Project: Customer Segmentation Using Clustering
Customer segmentation is a fundamental marketing strategy that divides a customer base into groups of individuals with similar characteristics. In this project, we'll use K-Means Clustering—a popular unsupervised machine learning algorithm—to segment customers based on their behavior.
---Real-Life Problem Statement
A retail store wants to segment its customers to offer personalized marketing. They have a dataset of customer details like:
- Annual Income
- Spending Score (a score given based on shopping behavior)
By clustering customers, we can group them into categories like:
- High Income, High Spend
- Low Income, High Spend
- High Income, Low Spend
- Low Income, Low Spend
What is Clustering?
Clustering is an unsupervised learning technique where the goal is to group similar data points together.
K-Means Clustering partitions the dataset into k
clusters, where each data point belongs to the cluster with the nearest mean.
What kind of learning is this?
It’s unsupervised learning, because we don’t have predefined labels. We’re discovering structure from data.
Why use clustering instead of classification?
Because we don’t have labeled output like “Customer Type A” or “Customer Type B”. We let the algorithm find natural groupings.
---Dataset Used
We’ll use the Mall_Customers.csv
dataset, which contains the following columns:
CustomerID
Gender
Age
Annual Income (k$)
Spending Score (1–100)
Step-by-Step Code with Explanations
# Step 1: Import necessary libraries
import pandas as pd
import matplotlib.pyplot as plt
from sklearn.cluster import KMeans
# Step 2: Load the dataset
df = pd.read_csv('Mall_Customers.csv')
# Step 3: Select features for clustering
X = df[['Annual Income (k$)', 'Spending Score (1-100)']]
Shape of X: (200, 2)
We choose just two features to visualize the clusters easily: Annual Income and Spending Score.
---How to choose the number of clusters (k)?
We use the Elbow Method: plot the Within-Cluster Sum of Squares (WCSS)
for different values of k
. The “elbow point” indicates the optimal number of clusters.

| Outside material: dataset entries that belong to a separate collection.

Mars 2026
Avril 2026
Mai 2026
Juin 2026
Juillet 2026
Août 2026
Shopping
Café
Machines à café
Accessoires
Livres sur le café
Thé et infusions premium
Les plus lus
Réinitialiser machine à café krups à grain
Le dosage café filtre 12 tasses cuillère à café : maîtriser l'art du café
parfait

# Step 4: Find the optimal number of clusters using Elbow Method
wcss = []
for i in range(1, 11):
kmeans = KMeans(n_clusters=i, random_state=42)
kmeans.fit(X)
wcss.append(kmeans.inertia_)
# Plot the elbow graph
plt.plot(range(1, 11), wcss, marker='o')
plt.title('Elbow Method')
plt.xlabel('Number of clusters')
plt.ylabel('WCSS')
plt.grid(True)
plt.show()
The "elbow" typically appears at k = 5---
Apply K-Means with k = 5
# Step 5: Apply K-Means with k = 5
kmeans = KMeans(n_clusters=5, random_state=42)
y_kmeans = kmeans.fit_predict(X)
y_kmeans is an array of cluster labels (0 to 4) assigned to each customer.
---Visualize the Clusters
# Step 6: Visualize the clusters
plt.figure(figsize=(8, 5))
plt.scatter(X.iloc[y_kmeans==0, 0], X.iloc[y_kmeans==0, 1], s=100, label='Cluster 1')

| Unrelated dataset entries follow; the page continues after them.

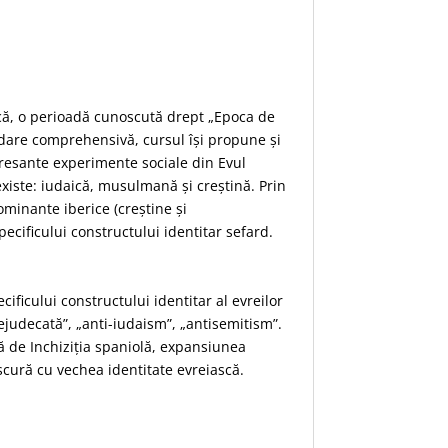
rică, o perioadă cunoscută drept „Epoca de
ordare comprehensivă, cursul își propune și
eresante experimente sociale din Evul
oexiste: iudaică, musulmană și creștină. Prin
ominante iberice (creștine și
ecificului constructului identitar sefard.
ificului constructului identitar al evreilor
prejudecată”, „anti-iudaism”, „antisemitism”.
tă de Inchiziția spaniolă, expansiunea
bscură cu vechea identitate evreiască.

plt.scatter(X.iloc[y_kmeans==1, 0], X.iloc[y_kmeans==1, 1], s=100, label='Cluster 2')
plt.scatter(X.iloc[y_kmeans==2, 0], X.iloc[y_kmeans==2, 1], s=100, label='Cluster 3')

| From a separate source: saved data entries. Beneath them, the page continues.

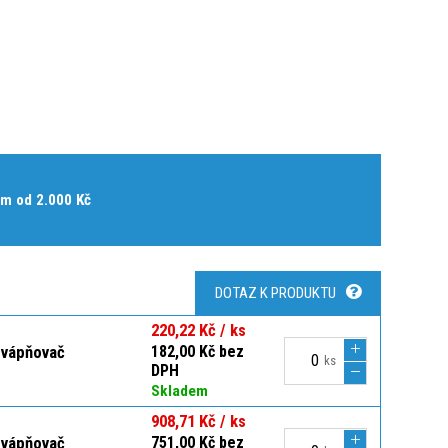
m od 2.000 Kč
DOTAZ K PRODUKTU
220,22 Kč / ks
dvápňovač
182,00 Kč bez
ks
DPH
Skladem
908,71 Kč / ks
dvápňovač
751,00 Kč bez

plt.scatter(X.iloc[y_kmeans==3, 0], X.iloc[y_kmeans==3, 1], s=100, label='Cluster 4')
plt.scatter(X.iloc[y_kmeans==4, 0], X.iloc[y_kmeans==4, 1], s=100, label='Cluster 5')
# Plot centroids
plt.scatter(kmeans.cluster_centers_[:, 0], kmeans.cluster_centers_[:, 1],
s=300, c='black', marker='X', label='Centroids')
plt.title('Customer Segments')
plt.xlabel('Annual Income (k$)')
plt.ylabel('Spending Score (1-100)')
plt.legend()
plt.grid(True)
plt.show()
This plot shows 5 clusters with centroids. You can visually identify:
- Low income, low spending
- High income, high spending
- Moderate income, moderate spending
- Low income, high spending (could be impulsive buyers!)
- High income, low spending (maybe potential premium buyers)
Final Summary
In this project, we:
- Loaded and prepared customer data
- Used K-Means clustering to group customers
- Chose optimal
k
using the elbow method - Visualized customer segments for better marketing strategy
What can a business do with these segments?
They can create targeted campaigns: offer luxury services to high-income/high-spend customers and loyalty programs for low-income/high-spend customers.
Can we use more features in clustering?
Absolutely! The more features you use, the better your clustering could be—though you’ll need dimensionality reduction techniques for visualization (like PCA).
Congratulations! 🎉 You've built a complete unsupervised ML project from scratch!